## Exercise instructions
Nothing is needed except the lines below that run from the one with "Data Desa (374, 270)" through the one with "Go to homepage (512, 492)", repeated exactly.
(Beginning of Input records)
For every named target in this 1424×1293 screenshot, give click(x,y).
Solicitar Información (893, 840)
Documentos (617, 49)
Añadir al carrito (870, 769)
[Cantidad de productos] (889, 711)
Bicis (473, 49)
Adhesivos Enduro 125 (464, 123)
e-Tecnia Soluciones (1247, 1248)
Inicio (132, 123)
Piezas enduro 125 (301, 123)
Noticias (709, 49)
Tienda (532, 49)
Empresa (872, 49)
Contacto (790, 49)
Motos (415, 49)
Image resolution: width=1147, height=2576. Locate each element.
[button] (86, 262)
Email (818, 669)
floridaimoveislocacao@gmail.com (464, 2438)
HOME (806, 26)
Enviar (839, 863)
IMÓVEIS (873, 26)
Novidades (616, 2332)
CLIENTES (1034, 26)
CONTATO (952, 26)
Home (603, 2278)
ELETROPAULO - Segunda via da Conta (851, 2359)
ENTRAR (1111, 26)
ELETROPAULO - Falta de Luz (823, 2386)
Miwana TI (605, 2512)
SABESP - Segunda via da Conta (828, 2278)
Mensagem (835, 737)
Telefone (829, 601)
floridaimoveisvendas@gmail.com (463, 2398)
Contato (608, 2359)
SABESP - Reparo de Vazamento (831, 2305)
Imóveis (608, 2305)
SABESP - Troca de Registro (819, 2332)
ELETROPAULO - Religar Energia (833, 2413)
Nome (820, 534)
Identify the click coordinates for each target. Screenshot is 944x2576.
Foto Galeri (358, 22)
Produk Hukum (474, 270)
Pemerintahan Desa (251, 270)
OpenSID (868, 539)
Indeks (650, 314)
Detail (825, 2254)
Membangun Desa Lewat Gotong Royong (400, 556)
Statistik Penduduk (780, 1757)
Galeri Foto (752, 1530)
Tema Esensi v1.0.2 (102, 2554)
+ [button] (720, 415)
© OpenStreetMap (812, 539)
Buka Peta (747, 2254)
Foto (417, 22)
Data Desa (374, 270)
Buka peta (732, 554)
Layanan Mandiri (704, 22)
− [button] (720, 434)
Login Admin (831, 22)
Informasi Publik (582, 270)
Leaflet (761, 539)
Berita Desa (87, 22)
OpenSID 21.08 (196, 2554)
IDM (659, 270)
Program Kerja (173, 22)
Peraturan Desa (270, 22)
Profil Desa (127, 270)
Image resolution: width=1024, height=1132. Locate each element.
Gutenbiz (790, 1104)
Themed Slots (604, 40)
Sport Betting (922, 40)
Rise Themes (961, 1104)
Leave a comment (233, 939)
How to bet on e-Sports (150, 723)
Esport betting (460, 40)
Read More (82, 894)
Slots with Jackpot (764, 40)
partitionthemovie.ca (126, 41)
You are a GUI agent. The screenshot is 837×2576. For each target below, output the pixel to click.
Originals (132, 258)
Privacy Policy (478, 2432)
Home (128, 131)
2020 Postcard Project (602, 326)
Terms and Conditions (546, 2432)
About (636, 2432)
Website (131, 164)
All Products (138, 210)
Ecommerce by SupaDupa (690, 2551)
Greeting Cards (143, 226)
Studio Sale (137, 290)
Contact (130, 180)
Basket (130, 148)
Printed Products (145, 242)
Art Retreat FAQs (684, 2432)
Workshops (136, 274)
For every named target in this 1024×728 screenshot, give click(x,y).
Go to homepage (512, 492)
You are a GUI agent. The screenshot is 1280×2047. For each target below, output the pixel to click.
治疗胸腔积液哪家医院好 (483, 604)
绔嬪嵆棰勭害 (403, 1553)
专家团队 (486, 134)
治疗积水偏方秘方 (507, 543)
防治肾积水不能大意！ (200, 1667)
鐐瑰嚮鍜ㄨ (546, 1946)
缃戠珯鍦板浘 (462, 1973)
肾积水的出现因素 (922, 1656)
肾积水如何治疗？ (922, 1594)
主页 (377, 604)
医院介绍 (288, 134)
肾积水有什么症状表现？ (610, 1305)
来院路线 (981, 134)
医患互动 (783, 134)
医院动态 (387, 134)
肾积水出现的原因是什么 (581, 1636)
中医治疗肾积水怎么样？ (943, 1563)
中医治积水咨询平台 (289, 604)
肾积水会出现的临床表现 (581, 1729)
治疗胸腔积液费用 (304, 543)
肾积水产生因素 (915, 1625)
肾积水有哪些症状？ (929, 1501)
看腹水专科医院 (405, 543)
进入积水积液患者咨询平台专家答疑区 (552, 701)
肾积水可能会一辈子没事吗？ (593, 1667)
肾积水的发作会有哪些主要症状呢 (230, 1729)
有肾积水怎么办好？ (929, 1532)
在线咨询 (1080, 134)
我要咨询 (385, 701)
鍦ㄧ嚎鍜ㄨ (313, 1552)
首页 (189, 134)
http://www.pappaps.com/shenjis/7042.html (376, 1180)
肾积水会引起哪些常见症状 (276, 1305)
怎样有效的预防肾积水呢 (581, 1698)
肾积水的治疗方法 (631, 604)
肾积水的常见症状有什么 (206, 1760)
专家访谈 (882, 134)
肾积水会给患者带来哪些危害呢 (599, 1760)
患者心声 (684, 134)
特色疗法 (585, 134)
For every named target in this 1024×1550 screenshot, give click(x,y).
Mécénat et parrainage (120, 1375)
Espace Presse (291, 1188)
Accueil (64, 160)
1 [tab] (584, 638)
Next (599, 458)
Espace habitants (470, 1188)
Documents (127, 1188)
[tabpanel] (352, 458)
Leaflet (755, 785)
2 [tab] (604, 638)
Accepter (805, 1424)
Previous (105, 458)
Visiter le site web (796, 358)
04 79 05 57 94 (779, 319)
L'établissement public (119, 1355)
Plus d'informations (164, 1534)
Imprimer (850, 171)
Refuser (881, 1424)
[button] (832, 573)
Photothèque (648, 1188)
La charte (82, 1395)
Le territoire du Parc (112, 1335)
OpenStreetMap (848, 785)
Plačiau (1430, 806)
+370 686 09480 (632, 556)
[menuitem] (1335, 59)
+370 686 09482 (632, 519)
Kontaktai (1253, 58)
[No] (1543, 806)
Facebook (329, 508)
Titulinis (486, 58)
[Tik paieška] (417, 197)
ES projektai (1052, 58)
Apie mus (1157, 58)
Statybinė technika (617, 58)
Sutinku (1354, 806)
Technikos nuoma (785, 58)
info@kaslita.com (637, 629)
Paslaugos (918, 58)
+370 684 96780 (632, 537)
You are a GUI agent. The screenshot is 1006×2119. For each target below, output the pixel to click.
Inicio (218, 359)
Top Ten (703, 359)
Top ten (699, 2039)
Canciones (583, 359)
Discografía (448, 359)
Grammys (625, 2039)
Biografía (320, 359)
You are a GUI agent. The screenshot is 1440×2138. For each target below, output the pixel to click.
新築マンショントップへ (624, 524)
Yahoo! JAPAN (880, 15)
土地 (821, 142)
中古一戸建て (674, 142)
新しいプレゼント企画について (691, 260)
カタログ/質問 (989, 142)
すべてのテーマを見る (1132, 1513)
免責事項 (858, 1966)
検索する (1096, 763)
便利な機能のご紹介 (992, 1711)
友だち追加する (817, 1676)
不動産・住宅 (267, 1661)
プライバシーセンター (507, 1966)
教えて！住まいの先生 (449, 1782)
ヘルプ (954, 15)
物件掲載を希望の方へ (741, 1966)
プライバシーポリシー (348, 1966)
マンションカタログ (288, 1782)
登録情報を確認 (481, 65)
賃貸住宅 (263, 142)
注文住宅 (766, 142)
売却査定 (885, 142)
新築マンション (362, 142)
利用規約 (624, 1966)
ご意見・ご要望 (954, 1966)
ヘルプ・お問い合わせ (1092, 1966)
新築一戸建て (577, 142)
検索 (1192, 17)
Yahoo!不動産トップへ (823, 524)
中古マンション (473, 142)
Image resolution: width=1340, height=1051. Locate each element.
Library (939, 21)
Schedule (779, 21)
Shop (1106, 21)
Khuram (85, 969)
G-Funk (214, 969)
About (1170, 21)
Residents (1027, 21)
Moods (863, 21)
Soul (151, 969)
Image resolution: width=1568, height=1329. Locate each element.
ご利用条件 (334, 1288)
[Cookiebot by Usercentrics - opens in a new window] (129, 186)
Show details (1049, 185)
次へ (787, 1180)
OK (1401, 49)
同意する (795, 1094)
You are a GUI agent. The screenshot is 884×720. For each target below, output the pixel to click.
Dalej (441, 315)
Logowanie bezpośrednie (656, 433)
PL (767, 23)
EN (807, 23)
(End of Input records)
## Solved exercise
Data Desa (374, 270)
Buka peta (732, 554)
Layanan Mandiri (704, 22)
− [button] (720, 434)
Login Admin (831, 22)
Informasi Publik (582, 270)
Leaflet (761, 539)
Berita Desa (87, 22)
OpenSID 21.08 (196, 2554)
IDM (659, 270)
Program Kerja (173, 22)
Peraturan Desa (270, 22)
Profil Desa (127, 270)
Image resolution: width=1024, height=1132. Locate each element.
Gutenbiz (790, 1104)
Themed Slots (604, 40)
Sport Betting (922, 40)
Rise Themes (961, 1104)
Leave a comment (233, 939)
How to bet on e-Sports (150, 723)
Esport betting (460, 40)
Read More (82, 894)
Slots with Jackpot (764, 40)
partitionthemovie.ca (126, 41)
You are a GUI agent. The screenshot is 837×2576. For each target below, output the pixel to click.
Originals (132, 258)
Privacy Policy (478, 2432)
Home (128, 131)
2020 Postcard Project (602, 326)
Terms and Conditions (546, 2432)
About (636, 2432)
Website (131, 164)
All Products (138, 210)
Ecommerce by SupaDupa (690, 2551)
Greeting Cards (143, 226)
Studio Sale (137, 290)
Contact (130, 180)
Basket (130, 148)
Printed Products (145, 242)
Art Retreat FAQs (684, 2432)
Workshops (136, 274)
For every named target in this 1024×728 screenshot, give click(x,y).
Go to homepage (512, 492)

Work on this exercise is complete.